In order to use the Mixer with ERC20 compatible tokens, the DepositERC20Compatible and WithdrawERC20Compatible functions must be used.
However, in order to do an ether transaction, one has to use the DepositEther and WithdrawEther functions.
To tumble a token it is deposited into the Mixer smart contract by sending the token and the stealth public key of the receiver to the Deposit method.
The Mixer contract places the token into an unfilled Ring specific to that token and denomination and provides the GUID of the Ring. The current ring size is 4, so when 3 other people deposit the same denomination of token into the Mixer the Ring will have filled. Tokens can only be withdrawn when the Ring is full.
The receiver then generates a linkable ring signature using their stealth private key, this signature and the Ring GUID is provided to the Withdraw method in exchange for the token.

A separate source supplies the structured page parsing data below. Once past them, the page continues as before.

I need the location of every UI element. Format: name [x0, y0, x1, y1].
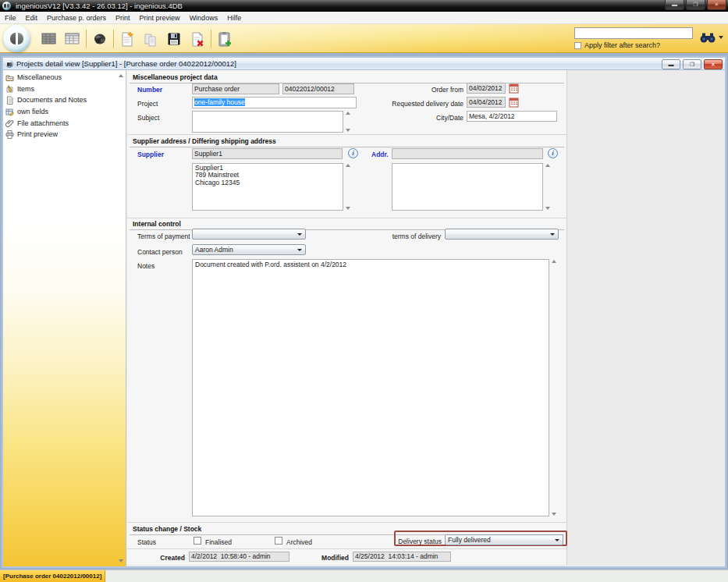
- menu-hilfe[interactable]: Hilfe: [222, 12, 246, 24]
- add-to-clipboard-button[interactable]: [213, 29, 236, 49]
- grid-view-button[interactable]: [61, 29, 84, 49]
- child-maximize-button[interactable]: ❐: [683, 59, 701, 69]
- addr-label: Addr.: [371, 151, 389, 158]
- terms-payment-dropdown[interactable]: [192, 229, 306, 240]
- section-misc-header: Miscellaneous project data: [133, 73, 218, 81]
- status-label: Status: [137, 538, 156, 546]
- clipboard-add-icon: [216, 30, 233, 48]
- search-button[interactable]: [699, 31, 723, 44]
- supplier-field[interactable]: Supplier1: [192, 148, 343, 159]
- new-record-button[interactable]: [115, 29, 139, 49]
- sidebar-item-documents[interactable]: Documents and Notes: [3, 94, 117, 106]
- selected-text: one-family house: [194, 98, 245, 106]
- number-value-field[interactable]: 04022012/00012: [282, 83, 354, 94]
- number-type-field[interactable]: Purchase order: [192, 83, 279, 94]
- document-icon: [5, 96, 14, 105]
- archived-label: Archived: [286, 538, 312, 546]
- menu-print-preview[interactable]: Print preview: [135, 12, 185, 24]
- toolbar: Apply filter after search?: [0, 24, 728, 53]
- sidebar-divider: [126, 70, 126, 566]
- calendar-icon[interactable]: [509, 98, 519, 108]
- sidebar-item-file-attachments[interactable]: File attachments: [3, 117, 117, 129]
- requested-delivery-field[interactable]: 04/04/2012: [467, 97, 506, 108]
- project-field[interactable]: one-family house: [192, 97, 357, 108]
- duplicate-record-button[interactable]: [139, 29, 162, 49]
- maximize-button[interactable]: ❐: [686, 0, 705, 10]
- delete-record-button[interactable]: [186, 29, 209, 49]
- calendar-icon[interactable]: [509, 83, 519, 94]
- order-from-label: Order from: [431, 86, 463, 94]
- toolbar-separator: [86, 30, 87, 48]
- section-status-header: Status change / Stock: [133, 525, 201, 533]
- sidebar-item-print-preview[interactable]: Print preview: [3, 129, 117, 140]
- form-panel: Miscellaneous project data Number Purcha…: [127, 70, 567, 565]
- child-close-button[interactable]: ✕: [704, 59, 723, 69]
- table-dark-icon: [41, 30, 58, 48]
- detail-window-icon: [5, 60, 13, 68]
- subject-scrollbar[interactable]: [345, 111, 353, 133]
- app-title: ingeniousV12 [V3.3.42 - 26.03.12] - inge…: [16, 2, 183, 10]
- close-button[interactable]: ✕: [707, 0, 726, 10]
- subject-field[interactable]: [192, 111, 343, 133]
- sidebar-item-own-fields[interactable]: own fields: [3, 106, 117, 118]
- paperclip-icon: [5, 119, 14, 127]
- search-input[interactable]: [574, 27, 693, 39]
- delivery-status-dropdown[interactable]: Fully delivered: [445, 534, 563, 545]
- notes-field[interactable]: Document created with P.ord. assistent o…: [192, 259, 549, 516]
- apply-filter-checkbox[interactable]: [574, 42, 581, 49]
- delivery-status-label: Delivery status: [398, 538, 442, 545]
- printer-icon: [5, 130, 14, 139]
- city-date-label: City/Date: [436, 114, 463, 122]
- detail-window-title: Projects detail view [Supplier1] - [Purc…: [16, 59, 236, 68]
- child-minimize-button[interactable]: ▬: [662, 59, 680, 69]
- sidebar-item-miscellaneous[interactable]: Miscellaneous: [3, 72, 117, 83]
- sidebar: Miscellaneous Items Documents and Notes: [3, 70, 117, 566]
- terms-delivery-label: terms of delivery: [392, 232, 441, 240]
- notes-scrollbar[interactable]: [551, 259, 559, 516]
- order-from-field[interactable]: 04/02/2012: [467, 83, 506, 94]
- app-logo-icon: [2, 2, 11, 10]
- terms-delivery-dropdown[interactable]: [445, 229, 559, 240]
- city-date-field[interactable]: Mesa, 4/2/2012: [467, 111, 557, 122]
- sidebar-item-items[interactable]: Items: [3, 83, 117, 95]
- shipping-address-scrollbar[interactable]: [545, 163, 552, 211]
- lookup-button[interactable]: [88, 29, 112, 49]
- table-pencil-icon: [5, 108, 14, 116]
- supplier-info-icon[interactable]: [348, 148, 358, 158]
- subject-label: Subject: [137, 114, 159, 122]
- modified-label: Modified: [321, 554, 349, 562]
- supplier-address-scrollbar[interactable]: [345, 163, 353, 211]
- sidebar-scrollbar[interactable]: [117, 70, 126, 566]
- shipping-address-field[interactable]: [392, 163, 543, 211]
- table-light-icon: [64, 30, 81, 48]
- menu-purchase-orders[interactable]: Purchase p. orders: [42, 12, 111, 24]
- pencil-page-icon: [5, 84, 14, 93]
- scroll-down-icon[interactable]: [119, 559, 123, 562]
- minimize-button[interactable]: ▬: [665, 0, 684, 10]
- archived-checkbox[interactable]: [275, 537, 282, 545]
- scroll-up-icon[interactable]: [119, 74, 123, 77]
- ingenious-logo-icon: [3, 25, 30, 52]
- finalised-label: Finalised: [205, 538, 232, 546]
- notes-label: Notes: [137, 262, 154, 270]
- save-icon: [165, 30, 183, 48]
- app-titlebar: ingeniousV12 [V3.3.42 - 26.03.12] - inge…: [0, 0, 728, 12]
- copy-icon: [142, 30, 159, 48]
- menu-windows[interactable]: Windows: [185, 12, 223, 24]
- section-internal-header: Internal control: [133, 220, 181, 228]
- save-record-button[interactable]: [162, 29, 186, 49]
- menu-edit[interactable]: Edit: [21, 12, 43, 24]
- menu-file[interactable]: File: [0, 12, 21, 24]
- addr-info-icon[interactable]: [548, 148, 558, 158]
- supplier-address-field[interactable]: Supplier1 789 Mainstreet Chicago 12345: [192, 163, 343, 211]
- addr-field[interactable]: [392, 148, 543, 159]
- contact-person-dropdown[interactable]: Aaron Admin: [192, 244, 306, 255]
- menu-print[interactable]: Print: [111, 12, 135, 24]
- project-label: Project: [137, 100, 158, 108]
- list-view-button[interactable]: [37, 29, 61, 49]
- detail-window-titlebar: Projects detail view [Supplier1] - [Purc…: [3, 58, 725, 70]
- search-dropdown-caret[interactable]: [719, 36, 723, 39]
- finalised-checkbox[interactable]: [194, 537, 201, 545]
- toolbar-separator: [113, 30, 114, 48]
- statusbar-record-tab[interactable]: [Purchase order 04022012/00012]: [0, 570, 105, 582]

The lifecycle and state of the Mixer and Rings is monitored using the following Events:
LogMixerDeposit- Tokens have been deposited into a Ring, includes: Ring GUID, Receiver Public Key, Token, ValueLogMixerReady- Withdrawals can be now me made, includes: Ring GUID, Signing MessageLogMixerWithdraw- Tokens have been withdrawn from a Ring, includes: Ring GUID, Tag, Token, ValueLogMixerDead- All tokens have been withdrawn from a Ring, includes: Ring GUID
The Orbital tool can be used to create the necessary keys and to create and verify compatible ring signatures, for details see the Orbital Integration Tests.

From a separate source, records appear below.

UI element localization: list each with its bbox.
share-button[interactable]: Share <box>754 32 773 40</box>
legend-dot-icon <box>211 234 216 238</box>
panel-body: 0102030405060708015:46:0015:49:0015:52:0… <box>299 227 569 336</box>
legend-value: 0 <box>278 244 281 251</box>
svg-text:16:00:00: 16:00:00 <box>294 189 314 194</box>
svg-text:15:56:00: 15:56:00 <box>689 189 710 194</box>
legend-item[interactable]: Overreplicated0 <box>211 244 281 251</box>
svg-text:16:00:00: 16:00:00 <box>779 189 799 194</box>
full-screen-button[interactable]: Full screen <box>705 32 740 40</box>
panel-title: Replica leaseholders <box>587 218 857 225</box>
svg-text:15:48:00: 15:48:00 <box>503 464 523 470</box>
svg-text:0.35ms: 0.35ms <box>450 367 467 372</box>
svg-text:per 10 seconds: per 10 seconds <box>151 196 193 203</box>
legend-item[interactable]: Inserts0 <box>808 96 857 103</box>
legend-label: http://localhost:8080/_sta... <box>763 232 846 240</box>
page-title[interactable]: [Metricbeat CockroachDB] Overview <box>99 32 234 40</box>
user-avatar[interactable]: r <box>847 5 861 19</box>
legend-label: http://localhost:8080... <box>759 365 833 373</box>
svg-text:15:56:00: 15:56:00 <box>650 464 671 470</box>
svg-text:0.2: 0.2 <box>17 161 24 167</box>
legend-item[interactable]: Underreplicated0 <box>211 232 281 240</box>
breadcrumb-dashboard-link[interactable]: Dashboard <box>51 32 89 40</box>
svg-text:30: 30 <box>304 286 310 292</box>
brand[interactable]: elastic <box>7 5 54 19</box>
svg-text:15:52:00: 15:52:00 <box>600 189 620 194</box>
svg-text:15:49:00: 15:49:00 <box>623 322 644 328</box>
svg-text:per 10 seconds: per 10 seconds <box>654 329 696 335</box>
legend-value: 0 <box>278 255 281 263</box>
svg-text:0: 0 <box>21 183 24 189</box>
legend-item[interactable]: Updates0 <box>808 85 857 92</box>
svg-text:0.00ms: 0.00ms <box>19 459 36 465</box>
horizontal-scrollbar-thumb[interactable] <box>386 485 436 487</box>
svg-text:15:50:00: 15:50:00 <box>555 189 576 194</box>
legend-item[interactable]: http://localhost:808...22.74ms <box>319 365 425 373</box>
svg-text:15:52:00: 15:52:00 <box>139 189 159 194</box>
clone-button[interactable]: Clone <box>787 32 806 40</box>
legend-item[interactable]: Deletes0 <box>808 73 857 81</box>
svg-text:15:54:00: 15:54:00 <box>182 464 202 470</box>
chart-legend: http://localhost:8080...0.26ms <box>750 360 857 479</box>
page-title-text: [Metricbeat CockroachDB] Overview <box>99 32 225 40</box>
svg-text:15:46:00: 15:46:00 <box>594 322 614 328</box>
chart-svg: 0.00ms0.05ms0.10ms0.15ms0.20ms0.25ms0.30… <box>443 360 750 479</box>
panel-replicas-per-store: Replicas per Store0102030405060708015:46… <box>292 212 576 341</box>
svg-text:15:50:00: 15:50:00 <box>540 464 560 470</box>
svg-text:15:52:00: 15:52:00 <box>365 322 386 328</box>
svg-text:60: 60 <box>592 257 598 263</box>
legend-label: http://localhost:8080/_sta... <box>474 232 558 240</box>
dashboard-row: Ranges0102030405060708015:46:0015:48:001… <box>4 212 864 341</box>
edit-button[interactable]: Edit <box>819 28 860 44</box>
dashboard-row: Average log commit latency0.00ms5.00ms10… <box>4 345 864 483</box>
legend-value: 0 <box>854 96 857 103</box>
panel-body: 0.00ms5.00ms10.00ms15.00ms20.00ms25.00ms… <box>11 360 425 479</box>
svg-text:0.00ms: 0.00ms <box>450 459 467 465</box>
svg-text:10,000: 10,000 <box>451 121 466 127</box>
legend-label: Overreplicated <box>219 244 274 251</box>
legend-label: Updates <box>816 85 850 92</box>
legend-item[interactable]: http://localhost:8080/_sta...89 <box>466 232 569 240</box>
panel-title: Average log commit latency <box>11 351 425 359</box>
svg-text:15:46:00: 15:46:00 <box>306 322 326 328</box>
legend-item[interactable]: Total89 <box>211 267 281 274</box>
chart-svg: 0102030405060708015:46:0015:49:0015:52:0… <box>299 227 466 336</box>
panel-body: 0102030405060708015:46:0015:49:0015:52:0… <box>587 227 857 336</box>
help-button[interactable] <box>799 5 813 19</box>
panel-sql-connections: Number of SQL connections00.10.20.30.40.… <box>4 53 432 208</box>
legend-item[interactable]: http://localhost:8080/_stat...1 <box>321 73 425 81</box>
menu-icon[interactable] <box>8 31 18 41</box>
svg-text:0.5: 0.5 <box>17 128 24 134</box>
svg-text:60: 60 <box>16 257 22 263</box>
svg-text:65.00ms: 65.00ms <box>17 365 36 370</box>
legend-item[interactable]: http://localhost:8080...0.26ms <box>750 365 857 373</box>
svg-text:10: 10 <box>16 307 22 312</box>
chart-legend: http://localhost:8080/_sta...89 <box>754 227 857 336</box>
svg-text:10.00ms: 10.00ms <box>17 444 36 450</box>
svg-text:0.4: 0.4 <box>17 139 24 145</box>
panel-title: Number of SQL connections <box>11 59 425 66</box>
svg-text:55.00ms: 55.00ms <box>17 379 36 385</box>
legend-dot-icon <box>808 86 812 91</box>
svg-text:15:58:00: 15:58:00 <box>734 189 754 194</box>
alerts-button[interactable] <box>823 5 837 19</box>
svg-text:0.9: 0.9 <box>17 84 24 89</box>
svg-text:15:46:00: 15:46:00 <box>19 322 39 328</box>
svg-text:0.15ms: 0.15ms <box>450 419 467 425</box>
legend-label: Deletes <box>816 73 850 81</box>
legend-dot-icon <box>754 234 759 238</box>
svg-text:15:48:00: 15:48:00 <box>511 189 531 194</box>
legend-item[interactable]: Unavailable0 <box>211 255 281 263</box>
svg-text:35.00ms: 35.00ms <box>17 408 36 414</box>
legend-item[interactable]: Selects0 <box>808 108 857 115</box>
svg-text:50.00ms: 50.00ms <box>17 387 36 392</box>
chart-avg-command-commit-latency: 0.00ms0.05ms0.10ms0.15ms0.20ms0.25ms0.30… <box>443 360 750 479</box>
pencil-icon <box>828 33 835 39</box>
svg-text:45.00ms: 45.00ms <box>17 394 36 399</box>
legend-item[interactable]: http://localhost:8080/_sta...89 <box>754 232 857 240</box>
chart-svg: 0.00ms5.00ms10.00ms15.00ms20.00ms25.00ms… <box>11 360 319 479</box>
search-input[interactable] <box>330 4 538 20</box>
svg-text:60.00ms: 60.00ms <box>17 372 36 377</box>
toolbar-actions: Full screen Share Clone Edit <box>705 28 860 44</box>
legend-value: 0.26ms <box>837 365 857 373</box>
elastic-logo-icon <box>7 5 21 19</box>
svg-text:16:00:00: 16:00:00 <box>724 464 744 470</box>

- #34 - Gas payer exposes sender/receiver
- #22 - Only Ether is presently supported
- #32 - Tokens are locked into the Ring until it's filled
- #12 - Withdraw messages can be replayed
Despite being an improvement over the previous iteration which used a Solidity P256k1 implementation, the new alt_bn128 opcodes are still expensive and there are many improvements which can be made to reduce these costs further. If you have any interesting optimisations or solutions to remove storage and memory operations please open an issue.
Currently the Gas usage is:
| Function | Avg |
|---|---|
| Deposit | 150k |
| Withdraw | 725k |
Truffle is used to develop and test the Möbius Smart Contract. This has a dependency on Node.js. solidity-coverage provides code coverage metrics.
Prerequisites:
yarn needs to be installed (but npm should work just as well).
yarn install
This will install all the required packages.
Start testrpc in a separate terminal tab or window.
yarn testrpc
# in separate window or tab
yarn test
This will compile the contract, deploy to the Ganache instance and run the tests.
The Orbital tool is needed to generate the signatures and random keys for some of the tests. If orbital is in $PATH the yarn test command will run additional tests which verify the functionality of the Mixer contract using randomly generated keys instead of the fixed test cases.